**SUPPLIED MATERIAL**
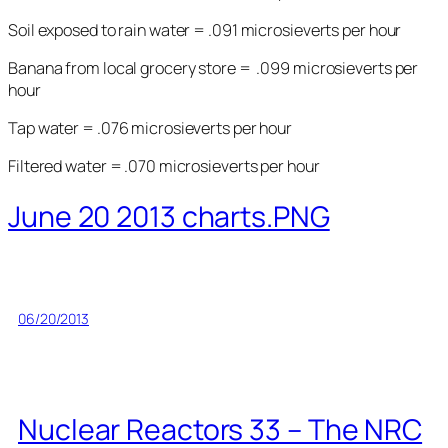
Soil exposed to rain water = .091 microsieverts per hour
Banana from local grocery store = .099 microsieverts per
hour
Tap water = .076 microsieverts per hour
Filtered water = .070 microsieverts per hour
June 20 2013 charts.PNG
06/20/2013
Nuclear Reactors 33 – The NRC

**WHAT THIS TASK INVOLVES**
Search the entries for the word "hour", then gather every line that has it.

**EXERCISE ANSWER**
Soil exposed to rain water = .091 microsieverts per hour
hour
Tap water = .076 microsieverts per hour
Filtered water = .070 microsieverts per hour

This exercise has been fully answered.